See attached for full submission

Discussion
The Chairperson stated that Mr Molopi was very clear, since there were no questions or comments from the Members.

Freedom of Religion SA (FORSA)
Ms Daniela Ellerbeck, Attorney and Legal Advisor for Freedom of Religion South Africa, stated that their submission will be brief and provide a unique perspective that would assist the Committee in drafting a law that practically benefits South Africa.

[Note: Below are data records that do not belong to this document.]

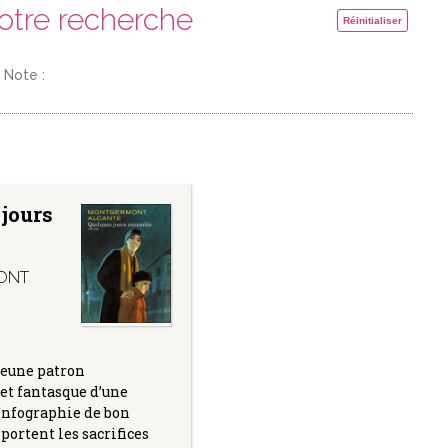
votre recherche
Réinitialiser
Note :
jours
e
ONT
 jeune patron
et fantasque d’une
infographie de bon
portent les sacrifices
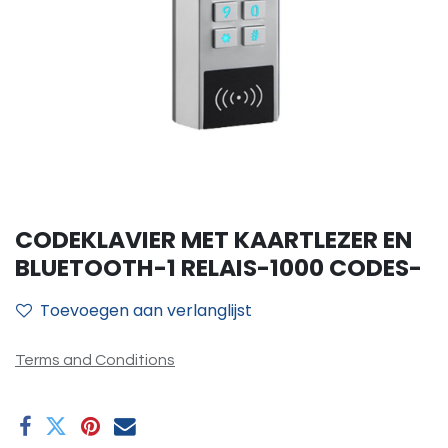
CODEKLAVIER MET KAARTLEZER EN
BLUETOOTH-1 RELAIS-1000 CODES-
Toevoegen aan verlanglijst
Terms and Conditions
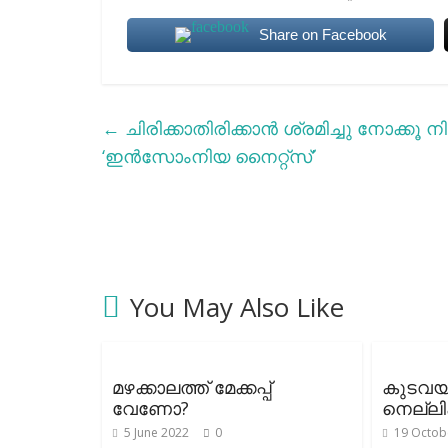
Share on Facebook
←
ചിരിക്കാതിരിക്കാന്‍ ശ്രമിച്ചു നോക്കൂ 
‘ഇൻസോംനിയ നൈറ്റ്സ്’
You May Also Like
മഴക്കാലത്ത് മേക്കപ്പ്
കുടവയര്
വേണോ?
നെല്ലി
5 June 2022
0
19 Octob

Ms Liesl Pretorius, Attorney and Legal Advisor at Freedom of Religion South Africa, stated that Section 15 of the Constitution – Freedom of Religion, Belief, and Opinion ("religious freedom") – states that everyone has the right to freedom of conscience, religion, thought, belief, and opinion. On constitutional considerations, she mentioned that the state has a duty to respect and protect the religious convictions and beliefs of those believers who choose to meet together to practice their faith. Section 7(2) of the Constitution requires the state to respect, protect, promote, and fulfil all the rights in the Bill of Rights, and Section 8(1) of the Constitution states that the Bill of Rights applies to all laws and binds the state, including Parliament.

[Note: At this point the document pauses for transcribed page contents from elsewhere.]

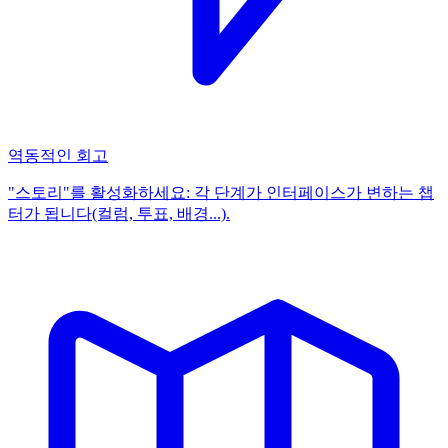
역동적인 회고
"스토리"를 활성화하세요: 각 단계가 인터페이스가 변하는 챕
터가 됩니다(컬럼, 투표, 배경...).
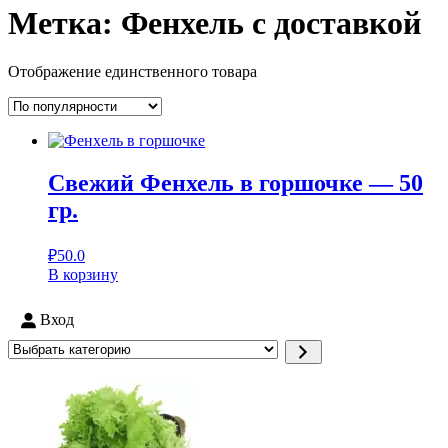
Метка:
Фенхель с доставкой
Отображение единственного товара
Свежий Фенхель в горшочке — 50
гр.
₽
50.0
В корзину
Вход
Выбрать
категорию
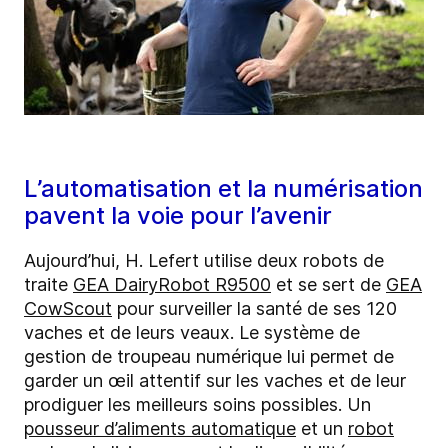
L’automatisation et la numérisation
pavent la voie pour l’avenir
Aujourd’hui, H. Lefert utilise deux robots de
traite
GEA DairyRobot R9500
et se sert de
GEA
CowScout
pour surveiller la santé de ses 120
vaches et de leurs veaux. Le système de
gestion de troupeau numérique lui permet de
garder un œil attentif sur les vaches et de leur
prodiguer les meilleurs soins possibles. Un
pousseur d’aliments automatique
et un
robot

She stated that their procedural concern is the Constitution Eighteenth Amendment Bill [B18-2021], which attempted to amend Section 25 of the Constitution to allow expressly for expropriation without compensation (EWC) but was rejected by Parliament on 07 December 2021. She mentioned that this opens the Expropriation Bill to an immediate constitutional challenge because it cannot circumvent the Constitution by empowering the Minister of Public Works and Infrastructure to expropriate property for "nil compensation" since it would be against the rule of law (specifically, the principle of legality).

She mentioned that FORSA requests to obtain a declaratory order from the Constitutional Court regarding whether "nil compensation to be paid" (i.e., EWC), as proposed in clauses 12(3) and (4) of the Bill, qualifies as "just and equitable" payment (i.e., is constitutional) as contemplated in Sec. 25(8) of the Constitution. She stated that their substantive concern is that, since the Expropriation Bill intends to deal with the expropriation of immovable property (specifically land) and appropriate affected land-related property rights and not movable and intellectual property, the definition of property must be corrected. She mentioned that vague terms prevent legal certainty and are open to abuse.

Ms Ellerbeck stated that EWC will not only affect property rights (sec. 25 of the Constitution) but is also a constitutionally unjustifiable limitation of religious freedom rights (secs. 15 and 31 of the Constitution). She mentioned that FORSA's critical question is whether the EWC of religious communities' property is a reasonable and justifiable limitation on the right to religious freedom and religious communities' rights to own such property. The limitation analysis findings were that the rights in the Bill of Rights may be limited only in terms of the law of general application to the extent that the limitation is reasonable and justifiable in an open and democratic society based on human dignity, equality, and freedom, taking into account all relevant factors, including the nature of the right, the importance of the purpose of the limitation, the nature and extent of the limitation, the relation between the limitation and its purpose, and less restrictive means to achieve the purpose.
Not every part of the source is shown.